As well as setting content standards, regulators have also been closely involved in determining the structure of British broadcasting and assessing the quality of its program output. Regulation has extended to the scheduling and length of news programs, their resources and budgets, as well as the amount of current affairs programming. At the same time, the regulatory bodies, in a country that does not have the same constitutional protection of freedom of expression as the United States, have had to maintain their own independence from political and commercial influence and protect the independence of the broadcasters.

For much of the twentieth century this approach to broadcasting regulation helped ensure high programming standards in both publicly funded and commercial broadcasters. The benefits of this competition were most clearly seen in journalism, where the British Broadcasting Corporation (BBC) and its commercial counterparts were encouraged to devote substantial resources and air time to high quality journalism. But with the growth of a more competitive media market in multichannel television and online media at the end of the century, the traditional British model came under severe pressure, and the role of regulation in commercial broadcasting began to weaken, although it continued to have a major role in publicly funded media like the BBC. The implications for British broadcast journalism were significant.

The BBC

British broadcasting regulation began in 1926 with the first BBC charter. The BBC at the time had a monopoly on radio and the politicians wanted to ensure that it could not be captured by any special interest. The BBC charter gave the job of regulating to the BBC Board of Governors, 12 men and women appointed by the Crown on the advice of the government to ensure that the BBC was properly managed, that its programs met the required standards and that it remained independent. The charter was renewed and reviewed every ten years until the replacement of the governors by a new body—the BBC Trust—in 2006.

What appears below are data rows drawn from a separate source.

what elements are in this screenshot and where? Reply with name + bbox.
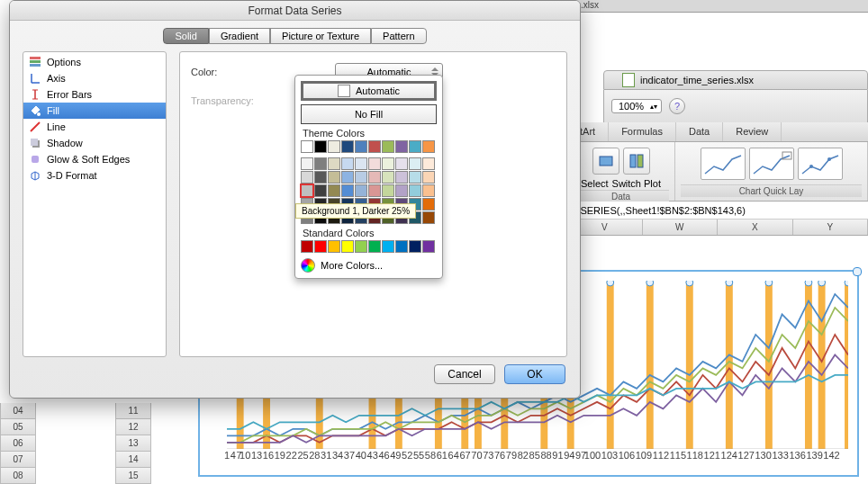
color-swatch[interactable] [409,184,421,197]
col-X[interactable]: X [718,220,793,235]
color-swatch[interactable] [422,171,435,184]
more-colors[interactable]: More Colors... [301,258,437,273]
svg-rect-0 [600,157,612,166]
color-swatch[interactable] [422,157,435,170]
color-swatch[interactable] [301,240,313,253]
ribbon-tab-formulas[interactable]: Formulas [609,122,676,141]
switch-plot-button[interactable] [623,148,650,175]
color-swatch[interactable] [301,140,313,153]
color-swatch[interactable] [341,157,354,170]
zoom-input[interactable] [614,101,648,112]
svg-point-54 [37,112,41,116]
popover-nofill[interactable]: No Fill [301,104,437,124]
color-swatch[interactable] [422,211,435,224]
color-swatch[interactable] [422,240,435,253]
sidebar-item-shadow[interactable]: Shadow [23,135,166,151]
sidebar-item-axis[interactable]: Axis [23,70,166,86]
color-swatch[interactable] [328,140,340,153]
color-swatch[interactable] [422,184,435,197]
row-05[interactable]: 05 [0,419,36,435]
chart-layout-2[interactable] [749,148,794,180]
ribbon-tab-data[interactable]: Data [676,122,723,141]
color-swatch[interactable] [301,171,313,184]
color-swatch[interactable] [328,157,340,170]
color-swatch[interactable] [382,184,394,197]
zoom-control[interactable]: ▴▾ [611,99,662,113]
color-swatch[interactable] [409,140,421,153]
color-swatch[interactable] [382,140,394,153]
color-swatch[interactable] [368,171,381,184]
row-13[interactable]: 13 [115,435,151,452]
tab-picture[interactable]: Picture or Texture [270,28,371,44]
color-swatch[interactable] [328,184,340,197]
dialog-title: Format Data Series [10,1,580,21]
row-14[interactable]: 14 [115,452,151,468]
sidebar-item-options[interactable]: Options [23,54,166,70]
row-12[interactable]: 12 [115,419,151,435]
color-swatch[interactable] [395,157,408,170]
color-swatch[interactable] [341,140,354,153]
color-swatch[interactable] [368,184,381,197]
color-swatch[interactable] [422,198,435,211]
color-swatch[interactable] [301,157,313,170]
color-swatch[interactable] [368,140,381,153]
help-icon[interactable]: ? [669,98,685,114]
row-04[interactable]: 04 [0,403,36,419]
sidebar-item-fill[interactable]: Fill [23,103,166,119]
select-button[interactable] [592,148,619,175]
chart-layout-3[interactable] [798,148,843,180]
row-15[interactable]: 15 [115,468,151,484]
tab-solid[interactable]: Solid [163,28,208,44]
color-swatch[interactable] [395,240,408,253]
color-swatch[interactable] [314,140,327,153]
color-swatch[interactable] [422,140,435,153]
col-W[interactable]: W [643,220,719,235]
color-swatch[interactable] [328,240,340,253]
color-swatch[interactable] [355,171,367,184]
formula-bar[interactable]: =SERIES(,,Sheet1!$BN$2:$BN$143,6) [567,202,868,220]
row-07[interactable]: 07 [0,452,36,468]
zoom-stepper-icon[interactable]: ▴▾ [648,103,659,111]
popover-automatic[interactable]: Automatic [301,81,437,101]
row-11[interactable]: 11 [115,403,151,419]
cancel-button[interactable]: Cancel [434,364,495,384]
col-Y[interactable]: Y [793,220,869,235]
color-swatch[interactable] [341,240,354,253]
color-swatch[interactable] [314,157,327,170]
color-swatch[interactable] [409,240,421,253]
sidebar-item-errorbars[interactable]: Error Bars [23,86,166,103]
color-swatch[interactable] [355,240,367,253]
color-swatch[interactable] [382,240,394,253]
color-swatch[interactable] [395,171,408,184]
color-swatch[interactable] [328,171,340,184]
row-06[interactable]: 06 [0,435,36,452]
sidebar-item-3d[interactable]: 3-D Format [23,167,166,184]
color-swatch[interactable] [382,157,394,170]
ribbon-tab-review[interactable]: Review [723,122,782,141]
sidebar-item-glow[interactable]: Glow & Soft Edges [23,151,166,167]
color-swatch[interactable] [341,184,354,197]
color-swatch[interactable] [395,184,408,197]
svg-point-39 [726,281,733,286]
color-swatch[interactable] [368,240,381,253]
color-swatch[interactable] [395,140,408,153]
color-swatch[interactable] [409,157,421,170]
chart-layout-1[interactable] [701,148,746,180]
color-swatch[interactable] [382,171,394,184]
tab-gradient[interactable]: Gradient [209,28,270,44]
color-swatch[interactable] [355,184,367,197]
tab-pattern[interactable]: Pattern [371,28,426,44]
sidebar-item-line[interactable]: Line [23,119,166,135]
ok-button[interactable]: OK [504,364,565,384]
row-08[interactable]: 08 [0,468,36,484]
color-swatch[interactable] [314,240,327,253]
color-swatch[interactable] [355,140,367,153]
color-swatch[interactable] [314,171,327,184]
color-swatch[interactable] [409,171,421,184]
color-swatch[interactable] [355,157,367,170]
color-swatch[interactable] [368,157,381,170]
color-swatch[interactable] [314,184,327,197]
color-swatch[interactable] [301,184,313,197]
column-headers: V W X Y [567,220,868,236]
color-swatch[interactable] [341,171,354,184]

From the start, the BBC was expected to be impartial in its coverage of public affairs and not broadcast its own or its staff's opinions. Impartiality became an essential part of the BBC's culture and the governors were responsible for regulating it. The 1996 charter reinforced this by formally requiring the governors to ensure that controversial subjects were treated with due impartiality, but it was only making explicit a requirement that had existed for more than 70 years.

The governors combined these regulatory responsibilities with the strategic direction of the BBC—hiring and firing the director-general (chief executive) and approving the BBC's budget. Constitutionally, the governors were the BBC, putting them in the unusual position of being both regulator and part of the organization they were regulating. This led, at the end of the century, to growing criticisms that their regulation of the BBC was insufficiently independent and rigorous—that in arguments over BBC news coverage, for example, or the way the BBC's growing commercial activities affected its competitors, the governors had been “captured” by the management and would support it against valid outside criticism.